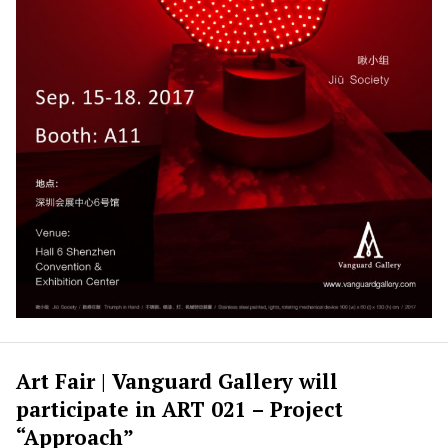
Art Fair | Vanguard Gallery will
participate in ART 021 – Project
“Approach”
* * *
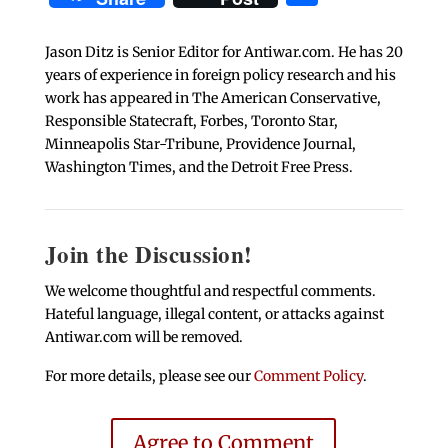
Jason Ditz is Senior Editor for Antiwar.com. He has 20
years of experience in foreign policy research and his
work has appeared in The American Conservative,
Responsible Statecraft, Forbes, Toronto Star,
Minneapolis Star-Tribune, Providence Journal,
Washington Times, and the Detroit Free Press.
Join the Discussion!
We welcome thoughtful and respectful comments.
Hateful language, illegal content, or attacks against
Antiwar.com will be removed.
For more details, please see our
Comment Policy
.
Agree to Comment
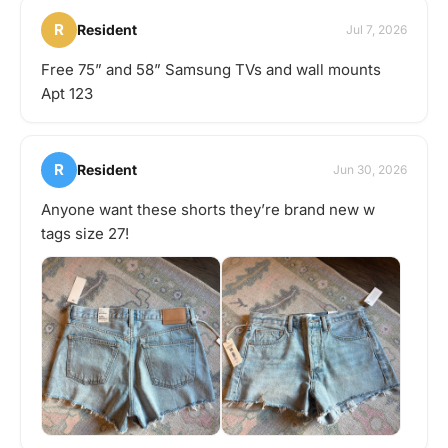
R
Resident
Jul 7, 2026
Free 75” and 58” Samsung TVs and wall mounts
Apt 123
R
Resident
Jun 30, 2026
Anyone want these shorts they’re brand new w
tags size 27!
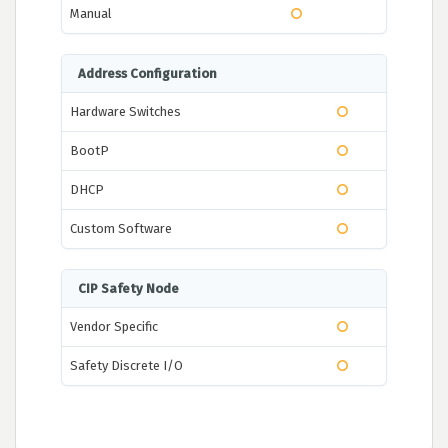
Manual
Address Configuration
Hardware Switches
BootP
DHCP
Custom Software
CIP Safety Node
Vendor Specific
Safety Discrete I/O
---
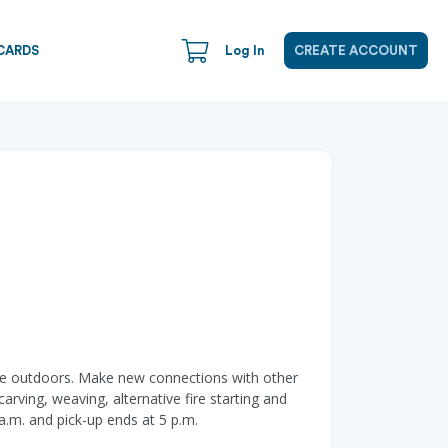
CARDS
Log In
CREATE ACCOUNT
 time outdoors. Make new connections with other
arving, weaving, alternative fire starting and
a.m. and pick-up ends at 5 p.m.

### [ACTION ITEM]
Beginning with the line holding "CREATE ACCOUNT" and ending with the line holding "a.m. and pick-up ends at 5 p.m.", write out the stretch of material above exactly; add no further lines.

### [TASK RESULT]
CREATE ACCOUNT
 time outdoors. Make new connections with other
arving, weaving, alternative fire starting and
a.m. and pick-up ends at 5 p.m.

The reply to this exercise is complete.